# [DATASET RECORDS]
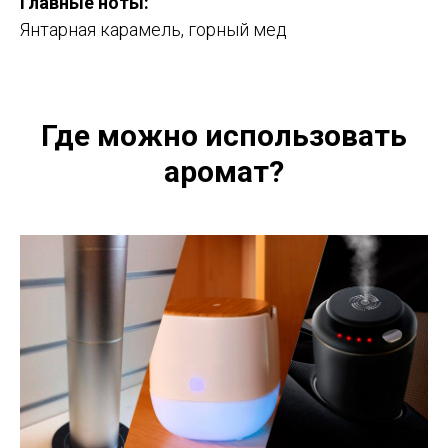
Главные ноты
:
Янтарная карамель, горный мед
Где можно использовать
аромат?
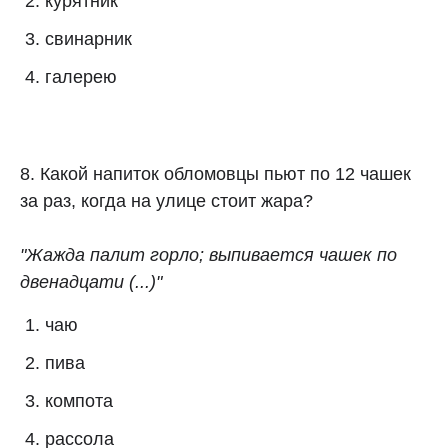
курятник
свинарник
галерею
8. Какой напиток обломовцы пьют по 12 чашек
за раз, когда на улице стоит жара?
"Жажда палит горло; выпивается чашек по
двенадцати (...)"
чаю
пива
компота
рассола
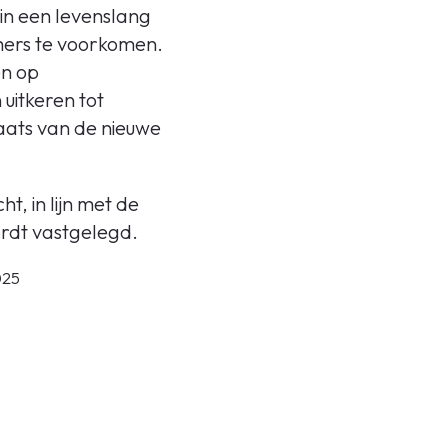
in een levenslang
mers te voorkomen.
en op
uitkeren tot
laats van de nieuwe
t, in lijn met de
wordt vastgelegd.
025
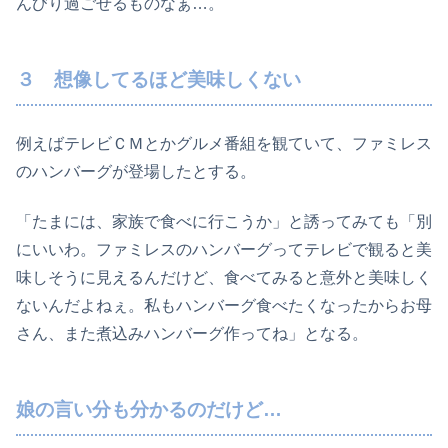
んびり過ごせるものなぁ…。
３ 想像してるほど美味しくない
例えばテレビＣＭとかグルメ番組を観ていて、ファミレス
のハンバーグが登場したとする。
「たまには、家族で食べに行こうか」と誘ってみても「別
にいいわ。ファミレスのハンバーグってテレビで観ると美
味しそうに見えるんだけど、食べてみると意外と美味しく
ないんだよねぇ。私もハンバーグ食べたくなったからお母
さん、また煮込みハンバーグ作ってね」となる。
娘の言い分も分かるのだけど…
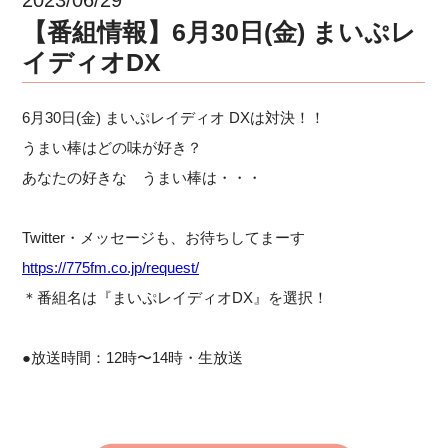
【番組情報】6月30日(金) まいぷレ
イディオDX
6月30日(金) まいぷレイディオ DXは対決！！
うまい棒はどの味が好き？
あなたの好きな うまい棒は・・・
Twitter・メッセージも、お待ちしてまーす
https://775fm.co.jp/request/
＊番組名は『まいぷレイディオDX』を選択！
●放送時間：12時〜14時・生放送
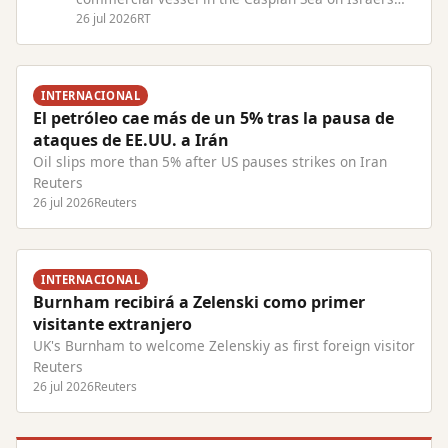
behalf Read Full Article at RT.com
26 jul 2026
RT
INTERNACIONAL
El petróleo cae más de un 5% tras la pausa de
ataques de EE.UU. a Irán
Oil slips more than 5% after US pauses strikes on Iran
Reuters
26 jul 2026
Reuters
INTERNACIONAL
Burnham recibirá a Zelenski como primer
visitante extranjero
UK's Burnham to welcome Zelenskiy as first foreign visitor
Reuters
26 jul 2026
Reuters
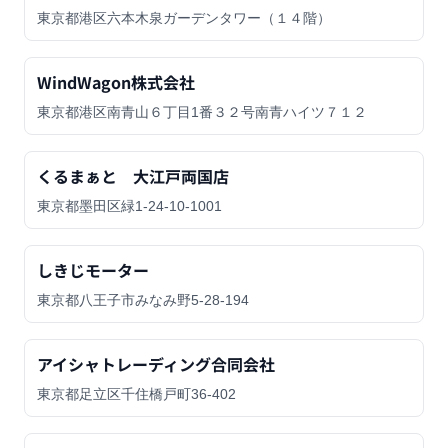
東京都港区六本木泉ガーデンタワー（１４階）
WindWagon株式会社
東京都港区南青山６丁目1番３２号南青ハイツ７１２
くるまぁと 大江戸両国店
東京都墨田区緑1-24-10-1001
しきじモーター
東京都八王子市みなみ野5-28-194
アイシャトレーディング合同会社
東京都足立区千住橋戸町36-402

# [REQUIRED ACTION]
Which lines above carry the string "чашек"? Copy those lines.

# [SOLUTION TO THE PROBLEM]
8. Какой напиток обломовцы пьют по 12 чашек
"Жажда палит горло; выпивается чашек по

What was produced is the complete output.